6. The dimensional measurement method supporting rapid model changeover according to claim 1, characterized in that, When a measurement request is received, determining the corresponding size measurement data based on the target edge position and the product size data includes: When a measurement request is received, the system performs calculations based on the target edge position and the product size data, matching the measurement rules of the measurement request to determine the size measurement data.
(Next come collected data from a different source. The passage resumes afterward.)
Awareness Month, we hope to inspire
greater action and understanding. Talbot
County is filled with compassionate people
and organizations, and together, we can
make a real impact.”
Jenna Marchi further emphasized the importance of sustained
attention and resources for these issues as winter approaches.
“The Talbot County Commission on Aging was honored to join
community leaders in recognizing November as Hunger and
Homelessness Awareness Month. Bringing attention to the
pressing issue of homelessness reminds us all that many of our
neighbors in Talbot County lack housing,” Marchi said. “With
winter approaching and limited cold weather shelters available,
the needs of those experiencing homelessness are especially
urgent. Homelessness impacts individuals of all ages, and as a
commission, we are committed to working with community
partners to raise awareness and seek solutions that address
The dimensional measurement data includes at least the measured coating width and the measured dimensional deviation value.
7. The dimensional measurement method supporting rapid model changeover according to claim 1, characterized in that, After determining the size measurement data corresponding to the measurement request based on the target edge position and the product size data when a measurement request is received, the process includes: Calculate the deviation between the size measurement data and the preset standard size data in the product size data to obtain the measured deviation value; Obtain historical deviation values; If the measured deviation value is greater than a preset threshold or a global reset signal is received, the first weight correction algorithm is used to adaptively adjust the compensation adjustment coefficient based on the measured deviation value and the historical deviation value; the compensation adjustment coefficient is used to optimize the target edge positioning accuracy in size measurement; If the measured deviation value is less than the preset threshold or a steady-state operation signal is received, the second weight correction algorithm is used to adaptively adjust the compensation adjustment coefficient based on the measured deviation value and the historical deviation value.
8. A dimensional measuring device supporting rapid model changeover, characterized in that, A method for performing a dimensional measurement method supporting rapid model changeover as described in any one of claims 1 to 7, comprising: The data acquisition module is used to acquire the target product image, product size data, and product spacing distance of the current replacement product; The identification and positioning module is used to locate the center coordinates of each product detection area within the target product image based on a preset reference point, the product size data, and the product interval distance. An edge recognition module is used to identify the target edge position of each product detection area based on the coordinates of each center position and the product size data; The size measurement module is used to determine the size measurement data corresponding to the measurement request based on the target edge position and the product size data when a measurement request is received.
9. A stacking machine, characterized in that, The device includes a memory and a processor, wherein the memory stores a computer program that, when executed by the processor, causes the processor to perform the steps of the dimensional measurement method supporting rapid changeover as described in any one of claims 1-7.
10. A computer-readable storage medium having a computer program stored thereon, characterized in that, When the computer program is executed, it implements the dimensional measurement method supporting rapid model changeover as described in any one of claims 1-7.